4. The rapid scrap die breaking apparatus for 3D printing according to claim 3, wherein the rotating unit (821) comprises a rotating shaft (8211) and a gear (8212); the rotating shaft (8211) is connected to the inner wall of the second fixing plate (7) in a sliding manner; the gear (8212) is fixedly connected to the rotating shaft (8211) and is meshed with the second rack plate (822).

5. The waste mold rapid crushing device for 3D printing according to claim 1, characterized in that the transmission mechanism (5) comprises a cylinder (51) and a telescopic rod (52); the cylinder (51) is fixedly connected to the first fixing plate (1); one end of the telescopic rod (52) is fixedly connected to the air cylinder (51), and the other end of the telescopic rod is fixedly connected to the broken blocks (61).

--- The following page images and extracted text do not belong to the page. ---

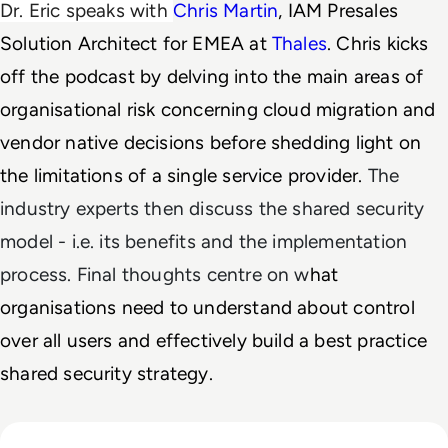
Dr. Eric speaks with 
Chris Martin
, IAM Presales 
Solution Architect for EMEA at 
Thales
. Chris kicks 
off the podcast by delving into the main areas of 
organisational risk concerning cloud migration and 
vendor native decisions before shedding light on 
the
 limitations of a single service provider. 
The
industry experts then discuss the shared security
model - i.e. its benefits and the implementation
process. Final thoughts centre on w
hat 
organisations need to understand about control 
over all users and effectively build a best practice 
shared security strategy.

6. The waste mold rapid breaking device for 3D printing as claimed in claim 1, wherein the shock absorption mechanism (9) comprises a first pressure plate (91), a third push rod (92), a fixed box (93), a T-shaped plate (94), a first air bag (95), a second air bag (96), a second pressure plate (97) and an elastic bag (98); the first pressure plate (91) is fixedly connected to the inner wall of the base (4) through a spring; one end of the third push rod (92) is hinged to the bottom end of the first pressing plate (91), and the other end of the third push rod is hinged to the end of the T-shaped plate (94); the fixed box (93) is fixedly connected to the inner wall of the base (4); the T-shaped plate (94) is arranged in the fixed box (93); the first air bag (95) is fixedly connected in the fixed box (93) and is in contact with the T-shaped plate (94); the second air bag (96) is fixedly connected to the top end of the fixed box (93) and is communicated with the first air bag (95) through a hose; the second pressure plate (97) is fixedly connected to the fixed box (93) through a spring, and the bottom end of the second pressure plate is in contact with the second air bag (96); the elastic bag (98) is arranged in the base (4).